Let $a < c < b$. Suppose that $f$ is continuous on $[a,b]$ and differentiable on $(a,c)$ and on $(c,b)$, with $f′(x) > 0$ for all $x ∈ (a,c)$ and all $x ∈ (c,b)$. Show that $f$ is strictly increasing on $[a,b]$.
I can use the MVT to prove this, however I need to first show $f$ is differentiable at $c$. I do not know how to show this. Is there an alternative method?

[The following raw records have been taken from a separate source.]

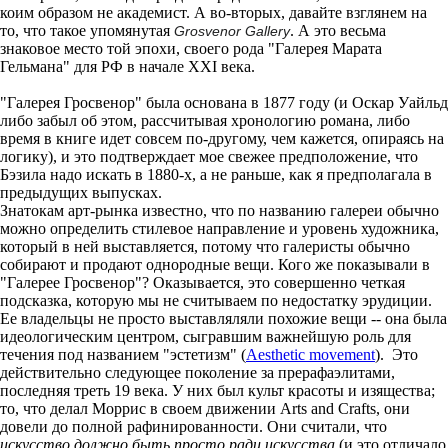
коим образом не академист. А во-вторых, давайте взглянем на
то, что такое упомянутая
. А это весьма
Grosvenor Gallery
знаковое место той эпохи, своего рода "Галерея Марата
Гельмана" для РФ в начале XXI века.
"Галерея Гросвенор" была основана в 1877 году (и Оскар Уайльд
либо забыл об этом, рассчитывая хронологию романа, либо
время в книге идет совсем по-другому, чем кажется, опираясь на
логику), и это подтверждает мое свежее предположение, что
Бэзила надо искать в 1880-х, а не раньше, как я предполагала в
предыдущих выпусках.
Знатокам арт-рынка известно, что по названию галереи обычно
можно определить стилевое направление и уровень художника,
который в ней выставляется, потому что галеристы обычно
собирают и продают однородные вещи. Кого же показывали в
"Галерее Гросвенор"? Оказывается, это совершенно четкая
подсказка, которую мы не считываем по недостатку эрудиции.
Ее владельцы не просто выставляляли похожие вещи -- она была
идеологическим центром, сыгравшим важнейшую роль для
течения под названием "эстетизм" (
Aesthetic movement
). Это
действительно следующее поколение за прерафаэлитами,
последняя треть 19 века. У них был культ красоты и изящества;
то, что делал Моррис в своем движении Arts and Crafts, они
довели до полной рафинированности. Они считали, что
искусство должно быть просто ради искусства
(и это отличало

f is strictly increasing in $(a,c)$ as well as $(c,b)$. If we show that $f(x)<f(y)$ whenever $a<x<c$ and $c<y<b$ then it follows that f is strictly increasing on the whole of $(a,b)$. [ The case when $x=c$ or $y=c$ still remains but the argument below can be easily adapted to this case]. Pick points $\alpha$, $\beta$ such that $x<\alpha<c$ and $c<\beta <y$. Then $f(x)<f(\alpha) \leq f(c)$. [Indeed $f(\alpha)$ is less than the value of f at any point in $(\alpha,c)$ and we can use continuity to get $f(\alpha) \leq f(c)$]. Similarly, $f(c) < f(y)$, so $f(x)< f(c) < f(y)$. [ When $x=c$ we only need $\beta$ and when $y=c$ we only need $\alpha$].